## AIM OF THE TASK
Set down the line that has "Omni-channel (Đa kênh" and each line beneath it, through the last line of the entries, exactly and with no others.

## SOURCE INFORMATION
┄┄┄┄┄┄

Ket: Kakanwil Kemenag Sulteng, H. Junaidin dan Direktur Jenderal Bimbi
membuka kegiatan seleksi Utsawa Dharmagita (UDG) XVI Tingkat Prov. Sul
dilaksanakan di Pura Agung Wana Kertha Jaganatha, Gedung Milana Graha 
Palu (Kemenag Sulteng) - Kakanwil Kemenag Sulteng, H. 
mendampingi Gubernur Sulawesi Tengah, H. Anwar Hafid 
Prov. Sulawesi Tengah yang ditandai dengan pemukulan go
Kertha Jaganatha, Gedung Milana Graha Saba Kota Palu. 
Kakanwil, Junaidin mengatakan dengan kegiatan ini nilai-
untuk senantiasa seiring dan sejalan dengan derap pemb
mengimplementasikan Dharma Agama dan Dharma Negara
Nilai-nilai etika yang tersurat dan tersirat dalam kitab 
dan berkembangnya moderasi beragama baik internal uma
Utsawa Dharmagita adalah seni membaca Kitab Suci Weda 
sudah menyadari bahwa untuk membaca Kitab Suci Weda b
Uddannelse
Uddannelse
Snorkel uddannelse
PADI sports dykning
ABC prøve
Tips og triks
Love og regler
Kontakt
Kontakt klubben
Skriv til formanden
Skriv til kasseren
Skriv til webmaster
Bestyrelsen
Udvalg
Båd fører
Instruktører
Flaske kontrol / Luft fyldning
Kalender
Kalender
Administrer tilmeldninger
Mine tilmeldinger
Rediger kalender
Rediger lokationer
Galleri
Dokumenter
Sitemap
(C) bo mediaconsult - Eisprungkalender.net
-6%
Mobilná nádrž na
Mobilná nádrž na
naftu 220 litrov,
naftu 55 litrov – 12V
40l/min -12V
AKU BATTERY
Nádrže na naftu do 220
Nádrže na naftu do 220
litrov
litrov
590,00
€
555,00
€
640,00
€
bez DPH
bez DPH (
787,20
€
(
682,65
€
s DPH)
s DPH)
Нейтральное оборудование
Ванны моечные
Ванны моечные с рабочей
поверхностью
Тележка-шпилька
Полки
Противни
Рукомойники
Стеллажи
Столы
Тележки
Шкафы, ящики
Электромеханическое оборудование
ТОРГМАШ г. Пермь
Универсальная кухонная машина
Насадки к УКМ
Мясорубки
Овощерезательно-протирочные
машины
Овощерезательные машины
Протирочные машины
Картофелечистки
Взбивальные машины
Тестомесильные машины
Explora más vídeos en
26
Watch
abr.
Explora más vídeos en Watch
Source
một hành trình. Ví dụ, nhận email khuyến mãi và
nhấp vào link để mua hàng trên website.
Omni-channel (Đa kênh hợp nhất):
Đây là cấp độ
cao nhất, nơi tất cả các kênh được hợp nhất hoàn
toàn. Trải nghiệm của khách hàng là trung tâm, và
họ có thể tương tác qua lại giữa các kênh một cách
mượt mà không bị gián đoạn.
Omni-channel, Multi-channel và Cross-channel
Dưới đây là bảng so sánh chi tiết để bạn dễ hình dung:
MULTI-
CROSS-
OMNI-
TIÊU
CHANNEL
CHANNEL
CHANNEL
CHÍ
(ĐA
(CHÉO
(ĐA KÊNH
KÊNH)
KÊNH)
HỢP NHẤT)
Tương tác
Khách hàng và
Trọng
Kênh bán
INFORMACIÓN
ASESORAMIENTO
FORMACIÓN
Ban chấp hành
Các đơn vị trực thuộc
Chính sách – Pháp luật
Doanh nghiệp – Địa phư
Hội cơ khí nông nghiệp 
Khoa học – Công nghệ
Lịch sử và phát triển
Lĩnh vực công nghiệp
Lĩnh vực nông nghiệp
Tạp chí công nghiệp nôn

┄┄┄┄┄┄

## SOLUTION TO THIS PROBLEM
Omni-channel (Đa kênh hợp nhất):
Đây là cấp độ
cao nhất, nơi tất cả các kênh được hợp nhất hoàn
toàn. Trải nghiệm của khách hàng là trung tâm, và
họ có thể tương tác qua lại giữa các kênh một cách
mượt mà không bị gián đoạn.
Omni-channel, Multi-channel và Cross-channel
Dưới đây là bảng so sánh chi tiết để bạn dễ hình dung:
MULTI-
CROSS-
OMNI-
TIÊU
CHANNEL
CHANNEL
CHANNEL
CHÍ
(ĐA
(CHÉO
(ĐA KÊNH
KÊNH)
KÊNH)
HỢP NHẤT)
Tương tác
Khách hàng và
Trọng
Kênh bán
INFORMACIÓN
ASESORAMIENTO
FORMACIÓN
Ban chấp hành
Các đơn vị trực thuộc
Chính sách – Pháp luật
Doanh nghiệp – Địa phư
Hội cơ khí nông nghiệp 
Khoa học – Công nghệ
Lịch sử và phát triển
Lĩnh vực công nghiệp
Lĩnh vực nông nghiệp
Tạp chí công nghiệp nôn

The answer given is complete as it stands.